Problem: Manual trial-and-error configuration with unpredictable accuracy
Solution: Automatic calibration learns optimal detector weights from your data
from zerophix.config import RedactionConfig
from zerophix.pipelines.redaction import RedactionPipeline
# 1. Enable adaptive features
config = RedactionConfig(
country="AU",
use_gliner=True,
use_openmed=True,
enable_adaptive_weights=True, # Auto-learns optimal weights
enable_label_normalization=True, # Fixes cross-detector consensus
)
pipeline = RedactionPipeline(config)
# 2. Calibrate on 20-50 labeled samples
validation_texts = ["John Smith has diabetes", "Call 555-1234", ...]
validation_ground_truth = [
[(0, 10, "PERSON_NAME"), (15, 23, "DISEASE")], # (start, end, label)
[(5, 13, "PHONE_NUMBER")],
# ...
]
results = pipeline.calibrate(
validation_texts,
validation_ground_truth,
save_path="calibration.json" # Save for reuse
)
print(f"Optimized weights: {results['detector_weights']}")
# Output: {'gliner': 0.42, 'regex': 0.09, 'openmed': 0.12, 'spacy': 0.25}
# 3. Pipeline now has optimal weights! Use normally
result = pipeline.redact("Jane Doe, Medicare 2234 56781 2")- Adaptive Detector Weights: Automatically adjusts weights based on F1 scores (F1²)
- Label Normalization: Normalizes labels BEFORE voting so "PERSON" (GLiNER) and "USERNAME" (regex) can vote together
- One-Time Calibration: Run once on 20-50 samples, save results, reuse forever
- Performance Tracking: Track detector metrics during operation
- Save/Load: Save calibration to JSON, load in production
# Weight calculation (F1-squared method)
weight = max(0.1, detector_f1 ** 2)
# Example:
# GLiNER: F1=0.60 → weight=0.36 (High performer)
# Regex: F1=0.30 → weight=0.09 (Noisy)
# OpenMed: F1=0.10 → weight=0.10 (Poor, floor applied)# Load pre-calibrated weights
config = RedactionConfig(
country="AU",
use_gliner=True,
enable_adaptive_weights=True,
calibration_file="calibration.json" # Load saved weights
)
pipeline = RedactionPipeline(config)
# Ready to use with optimal weights!# Copy-paste into your benchmark notebook
from examples.quick_calibrate import quick_calibrate_zerophix
pipeline, results = quick_calibrate_zerophix(test_samples, num_calibration_samples=20)

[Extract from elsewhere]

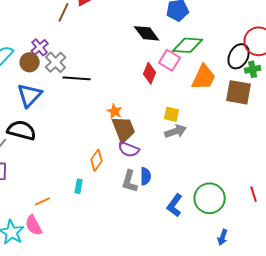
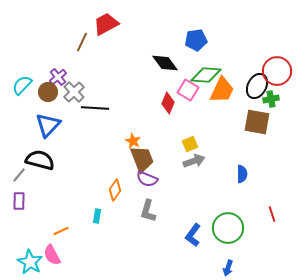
orange trapezoid: (204, 77) -> (222, 90), moved
yellow square: (172, 114) -> (190, 144), turned -35
blue semicircle: (146, 176) -> (242, 174), moved
red line: (254, 194) -> (272, 214), moved
blue arrow: (223, 237) -> (228, 268), moved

# Done! Pipeline has optimal weights learned from your data- Less trial-and-error - Configure once, use everywhere
- Expected better precision - Fewer false positives
- Higher F1 - Better overall accuracy
- Fast calibration - 2-5 seconds for 20 samples
- 100% backward compatible - Opt-in via config flag
See examples/adaptive_ensemble_examples.py for complete examples.
ZeroPhix has been rigorously evaluated on standard public benchmarks for PII/PHI detection and redaction.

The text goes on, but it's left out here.